Field cut to 6 in search for new city schools chief

Fla. woman believed to be panel's choice over local candidates

May 03, 2000|By Liz Bowie and JoAnna Daemmrich | Liz Bowie and JoAnna Daemmrich,SUN STAFF

The search for a new leader for Baltimore's underachieving school system has been narrowed to six candidates, including strong local contenders and administrators from large urban districts.

A search committee has sifted through 50 resumes, interviewed prospective candidates and is trying to choose three finalists, one of whom will replace Robert Booker as chief executive officer in July.

"We've narrowed the pool and we are doing a little more background checking," Michele Noel, a school board member heading the search, said yesterday. "We hope to make a decision [on finalists] by the end of the week or early next week."

The six candidates include the city's chief academic officer, a former Baltimore school board member and a Broward County, Fla., associate superintendent of schools, sources close to the search say.

The selection comes midway through an ambitious effort to reform a school system beset by decades of decline.

Booker's two-year contract ends June 30, at the halfway mark in a five-year partnership between the city and state that is bringing $254 million in new state aid. Civic leaders, lawmakers and parents are watching closely for improved student performance in schools that consistently rank near the bottom of the state in test scores.

This search varies significantly from that of two years ago, when the board hired a national search firm and interviewed candidates with business expertise nearly a year before announcing their choice of Booker, whose background was entirely in school and county finance.

This time, the board has eschewed the help of a search firm and adhered to a four-month timetable. While board members have never criticized Booker's lack of academic experience, they have pointedly advertised for a chief executive who has been an educator.

The process is far more open than it has been in many years. The school board appointed an advisory committee of community representatives to review resumes and give recommendations to the board, a task completed last week.

The public will be given an opportunity to meet the three finalists this month, Noel said, though the forums have not been chosen.

Sources say the advisory committee's top choice is Carmen Varela-Russo, associate superintendent for technology, strategic planning and accountability in Broward County, a system more than twice the size of Baltimore's that includes Fort Lauderdale.

From 1990 to 1993, she was chief executive for public high schools in New York City, where she led reforms. Varela-Russo was a finalist last year for the Broward County superintendent's job, which went to an outsider.

"She is very good at bringing together disparate groups to work for the same purpose. She's also not going to let politics or people's special interests get in the way of her special mission, which has kids at the center," said John Ferrandino, president of the National Academy Foundation, a nonprofit group that supports career academies in high schools and has worked with Varela-Russo.

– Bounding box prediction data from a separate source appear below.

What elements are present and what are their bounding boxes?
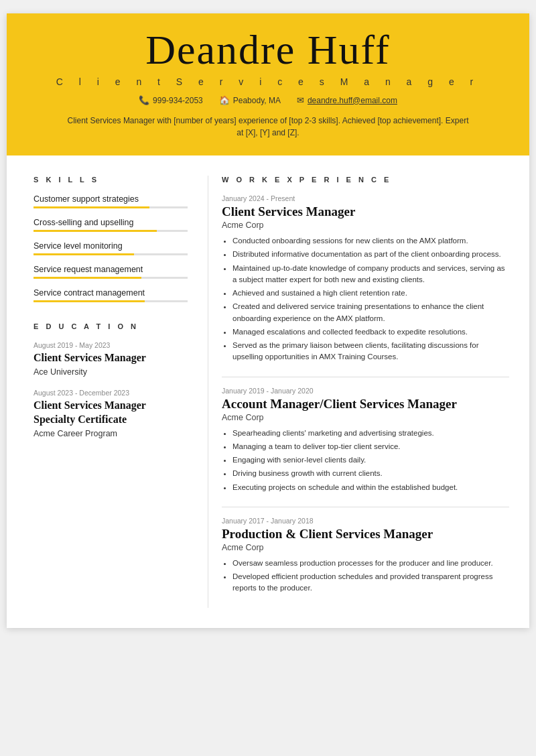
work-company: Acme Corp — [222, 220, 509, 230]
edu-date: August 2019 - May 2023 — [34, 341, 188, 349]
email-icon: ✉ — [297, 95, 304, 105]
skill-item: Customer support strategies — [34, 194, 188, 208]
education-section-title: E D U C A T I O N — [34, 322, 188, 330]
skill-name: Service request management — [34, 265, 188, 274]
skill-name: Cross-selling and upselling — [34, 218, 188, 227]
work-bullet: Oversaw seamless production processes fo… — [232, 558, 509, 569]
phone-number: 999-934-2053 — [153, 96, 203, 105]
phone-icon: 📞 — [139, 95, 149, 105]
education-item: August 2023 - December 2023 Client Servi… — [34, 389, 188, 438]
skill-bar-fill — [34, 206, 149, 208]
skill-item: Cross-selling and upselling — [34, 218, 188, 232]
job-item: January 2017 - January 2018 Production &… — [222, 517, 509, 594]
work-company: Acme Corp — [222, 543, 509, 552]
edu-date: August 2023 - December 2023 — [34, 389, 188, 397]
candidate-title: C l i e n t S e r v i c e s M a n a g e … — [34, 76, 503, 87]
skill-bar-bg — [34, 230, 188, 232]
skill-item: Service request management — [34, 265, 188, 279]
work-bullet: Developed efficient production schedules… — [232, 571, 509, 594]
work-bullet: Executing projects on schedule and withi… — [232, 482, 509, 493]
skill-bar-bg — [34, 300, 188, 302]
resume-document: Deandre Huff C l i e n t S e r v i c e s… — [7, 13, 529, 628]
candidate-summary: Client Services Manager with [number of … — [67, 115, 469, 139]
work-bullet: Spearheading clients' marketing and adve… — [232, 428, 509, 439]
work-date: January 2024 - Present — [222, 194, 509, 202]
work-title: Account Manager/Client Services Manager — [222, 397, 509, 412]
skill-item: Service level monitoring — [34, 241, 188, 255]
work-section-title: W O R K E X P E R I E N C E — [222, 176, 509, 184]
work-title: Production & Client Services Manager — [222, 527, 509, 542]
skill-bar-fill — [34, 230, 157, 232]
work-bullets-list: Conducted onboarding sessions for new cl… — [222, 235, 509, 363]
location-icon: 🏠 — [219, 95, 230, 105]
right-column: W O R K E X P E R I E N C E January 2024… — [208, 176, 529, 608]
skill-name: Service contract management — [34, 288, 188, 298]
skill-bar-fill — [34, 277, 141, 279]
work-bullet: Maintained up-to-date knowledge of compa… — [232, 263, 509, 286]
skill-bar-bg — [34, 206, 188, 208]
work-bullet: Driving business growth with current cli… — [232, 468, 509, 479]
work-bullet: Managed escalations and collected feedba… — [232, 326, 509, 338]
work-bullet: Conducted onboarding sessions for new cl… — [232, 235, 509, 247]
work-bullets-list: Oversaw seamless production processes fo… — [222, 558, 509, 594]
edu-school: Acme Career Program — [34, 429, 188, 438]
edu-degree: Client Services Manager — [34, 351, 188, 365]
work-date: January 2017 - January 2018 — [222, 517, 509, 525]
skill-item: Service contract management — [34, 288, 188, 302]
work-date: January 2019 - January 2020 — [222, 387, 509, 395]
phone-item: 📞 999-934-2053 — [139, 95, 203, 105]
edu-degree: Client Services Manager Specialty Certif… — [34, 399, 188, 427]
skills-section: S K I L L S Customer support strategies … — [34, 176, 188, 302]
section-divider — [222, 377, 509, 377]
email-item: ✉ deandre.huff@email.com — [297, 95, 397, 105]
skill-bar-bg — [34, 277, 188, 279]
resume-header: Deandre Huff C l i e n t S e r v i c e s… — [7, 13, 529, 155]
work-bullet: Served as the primary liaison between cl… — [232, 340, 509, 363]
email-address: deandre.huff@email.com — [308, 96, 397, 105]
work-bullet: Created and delivered service training p… — [232, 301, 509, 324]
work-title: Client Services Manager — [222, 204, 509, 219]
skill-bar-fill — [34, 253, 134, 255]
edu-school: Ace University — [34, 367, 188, 377]
work-bullet: Achieved and sustained a high client ret… — [232, 288, 509, 299]
skill-name: Customer support strategies — [34, 194, 188, 204]
candidate-name: Deandre Huff — [34, 27, 503, 72]
education-section: E D U C A T I O N August 2019 - May 2023… — [34, 322, 188, 438]
section-divider — [222, 507, 509, 507]
skill-bar-fill — [34, 300, 145, 302]
work-bullet: Managing a team to deliver top-tier clie… — [232, 441, 509, 452]
contact-row: 📞 999-934-2053 🏠 Peabody, MA ✉ deandre.h… — [34, 95, 503, 105]
skill-bar-bg — [34, 253, 188, 255]
left-column: S K I L L S Customer support strategies … — [7, 176, 208, 608]
skills-section-title: S K I L L S — [34, 176, 188, 184]
job-item: January 2019 - January 2020 Account Mana… — [222, 387, 509, 493]
education-item: August 2019 - May 2023 Client Services M… — [34, 341, 188, 377]
work-bullet: Engaging with senior-level clients daily… — [232, 454, 509, 466]
work-bullets-list: Spearheading clients' marketing and adve… — [222, 428, 509, 493]
location-text: Peabody, MA — [233, 96, 281, 105]
work-bullet: Distributed informative documentation as… — [232, 249, 509, 260]
skill-name: Service level monitoring — [34, 241, 188, 251]
location-item: 🏠 Peabody, MA — [219, 95, 281, 105]
resume-body: S K I L L S Customer support strategies … — [7, 155, 529, 628]
work-company: Acme Corp — [222, 413, 509, 422]
job-item: January 2024 - Present Client Services M… — [222, 194, 509, 363]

The advisory panel also recommended an insider, Betty Morgan, the city's respected chief academic officer who has been in charge of leading educational reforms while Booker managed the school system. Morgan has spent the majority of her career in Maryland schools, beginning in 1979 in Montgomery County, where she was principal of a national Blue Ribbon elementary school and later the manager of one of the county's seven school districts.

She moved to Frederick County in 1995 to become associate superintendent for curriculum, administration and school improvement, and was selected by Booker 18 months ago to be chief academic officer.

Sources say another strong local contender is Bonnie Copeland, who was vice president of the school board until last year when she married and moved out of the city. Copeland was credited with being a voice of compromise and steadiness on the board.

She resigned from her volunteer job on the school board as well as her paying job at the Greater Baltimore Committee last year to become director of the Fund for Educational Excellence. The fund has helped institute reform measures in more than a dozen city elementary schools this year.

The board is also said to be considering James Harris, a former superintendent in Buffalo, who resigned after a scandal marred his administration last year. A project administrator in the grants division of the Buffalo school system pleaded guilty in February to the theft of $22,000 and could receive up to seven years in prison.

"There was never any suggestion, nor any innuendo that [Harris] had any complicity in it," said Erie County District Attorney Frank J. Clark. But Clark said school board members criticized Harris for lack of oversight.

Harris began his career in Detroit as a teacher and assistant principal. He was superintendent for North Chicago public schools from 1994 to 1996, before becoming superintendent in Buffalo.

Sources say Skipp Sanders, deputy superintendent for administration for the Maryland State Department of Education, also is among the final six. A former Baltimore teacher, Sanders has spent most of his career in the state Education Department and is now second in command under state Superintendent Nancy S. Grasmick.